Sophisticated active articulation including upper body joints enables naturalistic movement and the ability to synchronise gait with platform speed, so that acceleration and deceleration are more realistic than ever. Additionally, the Soft Pedestrian 360's robust design has been carefully considered for repeatable, uninterrupted testing. 

Available in both adult and child variants, the Soft Pedestrian 360 has been developed by the same team from DRI that brought us the iconic Soft Car 360®. The Soft Pedestrian 360 is the result of years of real-world testing experience gained working with the world’s leading OEMs and the NHTSA.

Technical specifications

Soft Motorcycle 360^TM

The Soft Motorcycle 360 from DRI is a durable and realistic surrogate motorcycle target that is stable at speeds of up to 80km/h.
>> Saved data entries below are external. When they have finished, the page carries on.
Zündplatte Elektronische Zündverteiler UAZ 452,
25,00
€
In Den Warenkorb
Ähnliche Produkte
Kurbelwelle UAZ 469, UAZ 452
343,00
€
Its rotating wheels and realistic shape mean that it is reliably recognised by vehicle sensor systems including cameras, radar and lidar.

Durability is key to the Soft Motorcycle 360's design, with its lightweight foam construction minimising the potential for vehicle and target damage. Plus its modularity means that when parts are damaged they can quickly and easily

be replaced.

Developed by the same team from DRI that brought us the iconic Soft Car 360TM, the Soft Motorcycle 360 is the result of years of real-world testing experience gained working with the world’s leading OEMs and the National Highway Traffic Safety Administration (NHTSA).

Technical Specifications

Soft Scooter 360^TM

The 360 soft two wheeled vehicle is a highly realistic and economical alternative to two wheeled vehicles, with a stable speed of up to 60 km/h. The realistic appearance, matching wheel rotation rate with vehicle speed, and realistic vinyl skin all increase the recognition and detection of the vehicle's sensor system (including cameras, radar, and LiDAR).

The key to designing a 360 soft two wheeled vehicle is to focus on reducing damage to the test vehicle. To achieve this goal, the framework of the target vehicle is surrounded by tubular lightweight foam, and hard spots are minimized. The rider and scooter are separated independently, reducing potential damage.

To help improve the repeatability of your testing process, the 360 soft two wheeled vehicle adopts a modular design, which means that components are easy to replace, and each unit is also equipped with a separate spare parts kit to reduce downtime.

Technical specifications

Flex-0

Flex-0 provides a compact solution for controlling the actuators of the vehicle itself via CAN or wire-by-wire. The Flex-0 uses a software suite that can be used to perform a variety of standard tests without the need for a driving robot in the vehicle, and to achieve path following and synchronization. The controller communicates with the vehicle via the CAN protocol, a control interface that is only possible through cooperation between us and the original equipment supplier (OEM). We provide a standard CAN control protocol that the customer can convert into a format recognizable by the vehicle. Even, we can customize control protocols for customers. The Flex-0 can also be used in a driverless test system ( DTS ), allowing testing to be performed without a driver in the vehicle.

Capture+Review

Capture+Review provides an integrated video capture solution for vehicle testing. Video can be recorded from up to four cameras or computer-integrated cameras and can be overlaid with the data channels of our driving robots. The video can be embedded in the recorded data synchronously without the need for subsequent synchronization processing by the user.When playing back the test data graph, the test video can be played back synchronously with the data.

Capture+Review is a system of USB cameras and software modules that can be used with all robot controllers. The system comes standard with two high-definition (1080p) USB webcams and a mounting fixture for in-vehicle installation.

Overview

1. Can be used with all robot controllers;

2. Customizable video superposition, receiving up to four signal sources (independent camera or computer-integrated camera);

3. Allow users to synchronously overlay the selected data channel and video;

4. Accurate evaluation of auxiliary vehicle or ADAS performance;

5. Provide perfect video and data basis for vehicle testing.